There’ve been a couple recent incidents at Notre Dame requiring our Bb Vista cluster to be restarted. In follow-up root cause analysis, the culprit has been dropped multicast healthcheck packets.
The admin, for reasons I haven’t discovered yet, has not received the communication, and believing the node to be unavailable, has begun a migration process which failed. But what exactly is it attempting to migrate? Where is the failure?
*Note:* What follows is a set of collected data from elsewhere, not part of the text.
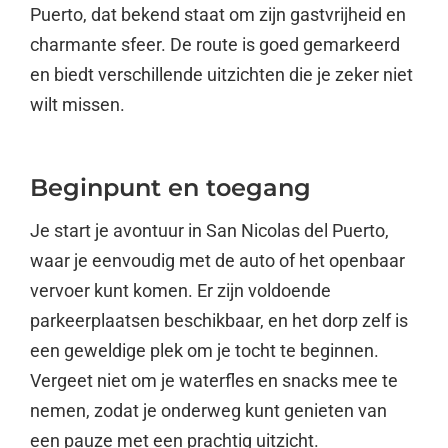
Puerto, dat bekend staat om zijn gastvrijheid en
charmante sfeer. De route is goed gemarkeerd
en biedt verschillende uitzichten die je zeker niet
wilt missen.
Beginpunt en toegang
Je start je avontuur in San Nicolas del Puerto,
waar je eenvoudig met de auto of het openbaar
vervoer kunt komen. Er zijn voldoende
parkeerplaatsen beschikbaar, en het dorp zelf is
een geweldige plek om je tocht te beginnen.
Vergeet niet om je waterfles en snacks mee te
nemen, zodat je onderweg kunt genieten van
een pauze met een prachtig uitzicht.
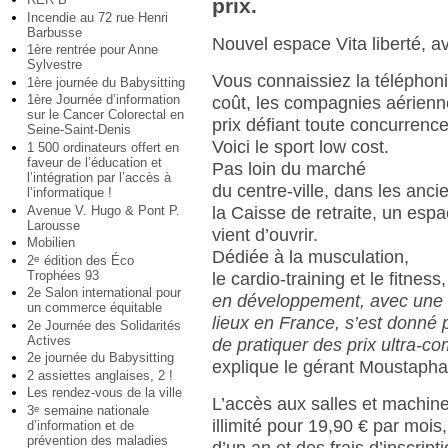
prix.
Incendie au 72 rue Henri
Barbusse
Nouvel espace Vita liberté, av
1ère rentrée pour Anne
Sylvestre
Vous connaissiez la téléphon
1ère journée du Babysitting
1ère Journée d’information
coût, les compagnies aérienn
sur le Cancer Colorectal en
prix défiant toute concurrenc
Seine-Saint-Denis
Voici le sport low cost.
1 500 ordinateurs offert en
faveur de l’éducation et
Pas loin du marché
l’intégration par l’accès à
du centre-ville, dans les anci
l’informatique !
Avenue V. Hugo & Pont P.
la Caisse de retraite, un espa
Larousse
vient d’ouvrir.
Mobilien
Dédiée à la musculation,
2
édition des Éco
e
Trophées 93
le cardio-training et le fitness
2e Salon international pour
en développement, avec une 
un commerce équitable
lieux en France, s’est donné p
2e Journée des Solidarités
Actives
de pratiquer des prix ultra-com
2e journée du Babysitting
explique le gérant Moustaph
2 assiettes anglaises, 2 !
Les rendez-vous de la ville
L’accès aux salles et machine
3
semaine nationale
e
illimité pour 19,90 € par mo
d’information et de
prévention des maladies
I do know WHEN the failure happens, with catastrophic consequence. It happens when a configured number of JMS health checks are not received by the admin. The setting is configurable in your Weblogic Console here (not that I’d mess with these!):
Left Panel > Environment > Servers > Click on Configuration tab, Tuning sub-tab and hit the Advanced portion at the bottom of the screen to reveal all. We’re interested in the Period Length and the Idle Period Until Timeout
The default settings are 1 health check every 60000 milliseconds (1 per minute) with a period interval of 4 before migration starts. In our case, packets drop a few times a week but rarely 4 in a row, so the migration process doesn’t begin (then fail and hose the cluster) more than once or twice a year. Too many times a year for my tastes.
And you can see the evidence in your weblogic.log on the admin node. Check your logs for the word ‘connect’ . You’ll get the connected AND disconnected events that happen WITHOUT attempted migrations. Are there any? If so, should you be worried?
(I dunno the answer to this yet. I don’t think I have to worry unless the migration attempt happens, as in the the BEA-1410 73 event, aka, the dreaded JMS node migration attempt.)
In testing I’ve done, however, I haven’t been simulating dropped healthchecks, instead I’ve been purposely shutting down the JMS node first, out of sequence to see what happens to the rest of the cluster. And that has proven helpful in my understanding of the process…
…because the JMS node does migrate correctly. In fact, I’ve been part way through a quiz on a server I’m shutting down, and my session even fails over. So far, I haven’t been able to make any kind of migration I know about fail.